This homemade ranch dressing is creamy, fresh, and herby. It will be gone within a week, because let’s face it, who doesn’t put ranch on everything?? If you don’t, it’s because you’ve never had it homemade. None of that processed stuff that sits in your fridge for months at a time. I know you will love the light and refreshing texture in this recipe.
I’ve never really liked store bought ranch dressing. I could never figure out how some restaurants had the best ranch. I always wondered what brand they bought and where from, because I couldn’t get enough of it. Then one day, with a slap to my forehead, I realized they didn’t BUY that wonderful sauce, they MADE it. Well, after that I determined to never buy another bottle of the stuff again. I would make the perfect dressing right at home (and eat it all the time.)
Start by prepping the ingredients and putting them aside. You’ll find this is helpful when adding everything to the bowl since you only have to stir once.
Add the seasonings and herbs with the liquids, and give it all a stir with a whisk or spoon. You’ll find the dressing has a smooth consistency that isn’t too thick or too liquidy.
Uses for Homemade Creamy Ranch Dressing
There are so many uses for this dressing.

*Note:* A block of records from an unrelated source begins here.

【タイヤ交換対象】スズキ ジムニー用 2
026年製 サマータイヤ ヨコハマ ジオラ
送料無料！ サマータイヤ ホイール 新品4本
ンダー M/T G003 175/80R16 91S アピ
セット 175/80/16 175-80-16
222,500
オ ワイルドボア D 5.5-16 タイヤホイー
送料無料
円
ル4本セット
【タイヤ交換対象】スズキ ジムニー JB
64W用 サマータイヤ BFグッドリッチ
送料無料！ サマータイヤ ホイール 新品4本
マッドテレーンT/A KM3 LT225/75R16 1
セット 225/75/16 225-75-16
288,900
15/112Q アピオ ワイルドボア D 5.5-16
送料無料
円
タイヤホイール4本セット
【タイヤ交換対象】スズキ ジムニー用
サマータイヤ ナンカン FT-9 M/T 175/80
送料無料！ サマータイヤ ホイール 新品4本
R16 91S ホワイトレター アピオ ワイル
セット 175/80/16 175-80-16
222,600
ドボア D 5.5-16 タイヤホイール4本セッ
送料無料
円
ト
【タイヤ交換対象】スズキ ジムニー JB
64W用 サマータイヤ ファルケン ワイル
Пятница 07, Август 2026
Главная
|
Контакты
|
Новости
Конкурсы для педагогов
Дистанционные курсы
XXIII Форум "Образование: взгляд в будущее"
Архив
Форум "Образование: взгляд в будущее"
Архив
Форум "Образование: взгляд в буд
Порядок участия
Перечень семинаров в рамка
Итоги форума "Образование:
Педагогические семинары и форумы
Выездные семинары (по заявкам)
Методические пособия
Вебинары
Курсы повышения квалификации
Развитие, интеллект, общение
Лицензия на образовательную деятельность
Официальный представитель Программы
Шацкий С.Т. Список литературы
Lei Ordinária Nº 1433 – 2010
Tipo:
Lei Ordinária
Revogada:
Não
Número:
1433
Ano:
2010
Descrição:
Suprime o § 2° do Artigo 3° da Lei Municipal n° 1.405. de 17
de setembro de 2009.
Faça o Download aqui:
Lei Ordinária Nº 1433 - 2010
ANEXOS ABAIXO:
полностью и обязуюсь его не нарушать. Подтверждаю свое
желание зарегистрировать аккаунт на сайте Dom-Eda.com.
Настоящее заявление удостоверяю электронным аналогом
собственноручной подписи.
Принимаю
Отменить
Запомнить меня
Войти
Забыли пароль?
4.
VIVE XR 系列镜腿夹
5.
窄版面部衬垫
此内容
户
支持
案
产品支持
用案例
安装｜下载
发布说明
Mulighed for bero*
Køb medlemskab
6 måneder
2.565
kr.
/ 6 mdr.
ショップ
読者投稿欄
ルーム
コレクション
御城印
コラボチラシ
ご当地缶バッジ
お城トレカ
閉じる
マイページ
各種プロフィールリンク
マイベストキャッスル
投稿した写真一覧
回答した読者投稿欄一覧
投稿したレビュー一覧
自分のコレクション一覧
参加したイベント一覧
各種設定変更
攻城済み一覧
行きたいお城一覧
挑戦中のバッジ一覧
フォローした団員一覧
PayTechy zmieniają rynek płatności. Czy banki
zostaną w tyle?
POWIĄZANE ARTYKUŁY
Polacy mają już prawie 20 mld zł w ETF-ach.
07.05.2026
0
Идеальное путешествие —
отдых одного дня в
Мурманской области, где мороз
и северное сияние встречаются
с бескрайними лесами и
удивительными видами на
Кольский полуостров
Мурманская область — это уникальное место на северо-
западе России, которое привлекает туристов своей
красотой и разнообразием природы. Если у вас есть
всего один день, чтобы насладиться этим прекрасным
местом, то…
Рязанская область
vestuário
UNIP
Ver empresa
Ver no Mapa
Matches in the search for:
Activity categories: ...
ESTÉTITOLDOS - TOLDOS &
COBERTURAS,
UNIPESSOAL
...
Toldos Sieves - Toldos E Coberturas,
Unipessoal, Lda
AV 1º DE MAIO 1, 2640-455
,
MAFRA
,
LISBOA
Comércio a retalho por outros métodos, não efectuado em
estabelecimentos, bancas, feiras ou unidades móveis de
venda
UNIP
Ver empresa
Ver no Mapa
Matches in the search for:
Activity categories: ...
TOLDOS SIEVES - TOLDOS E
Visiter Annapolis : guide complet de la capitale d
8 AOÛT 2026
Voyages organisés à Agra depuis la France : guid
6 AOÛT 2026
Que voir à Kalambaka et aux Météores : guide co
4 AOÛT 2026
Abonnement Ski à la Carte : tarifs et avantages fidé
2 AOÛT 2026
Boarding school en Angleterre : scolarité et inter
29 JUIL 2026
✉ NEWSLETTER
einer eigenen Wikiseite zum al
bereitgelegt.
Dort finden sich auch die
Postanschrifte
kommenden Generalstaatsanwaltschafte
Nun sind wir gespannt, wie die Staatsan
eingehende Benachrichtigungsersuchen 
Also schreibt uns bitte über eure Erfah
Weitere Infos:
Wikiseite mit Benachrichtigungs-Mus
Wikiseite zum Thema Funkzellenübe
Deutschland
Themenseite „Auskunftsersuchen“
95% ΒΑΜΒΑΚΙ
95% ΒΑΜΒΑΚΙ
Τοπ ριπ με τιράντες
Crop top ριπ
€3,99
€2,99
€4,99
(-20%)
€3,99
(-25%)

Just in case you need some extra ideas beyond salad, here’s a list:
- Baked potatoes
- Pizza crust
- Corn on the cob
- Chicken Wings
- … and practically anything fried!
You are now prepared for any dish that comes your way that needs a little bit of something extra!
Homemade Creamy Ranch Dressing
- mixing bowl
- mason jar
- 1/2 cup sour cream
- 1/2 cup Helman’s or similar mayonaise
- 1/2 cup buttermilk
- 2 teaspoons lemon juice freshly squeezed
- 1 teaspoon dill fresh
- 1 teaspoon parsley fresh
- 2 teaspoons chives fresh
- 1/2 teaspoon onion powder
- 1/2 teaspoon garlic powder
- 1/4 teaspoon salt
- 1/8 teaspoon black pepper finely cracked
- Whisk together the sour cream, mayonnaise, buttermilk and lemon juice. Add the dill, parsley, chives, onion powder, garlic powder, salt, and pepper and stir it all together. Add more salt or pepper to taste.
- Pour the dressing into an 12 oz jar, close tightly with the lid, and store in the fridge for up to a week.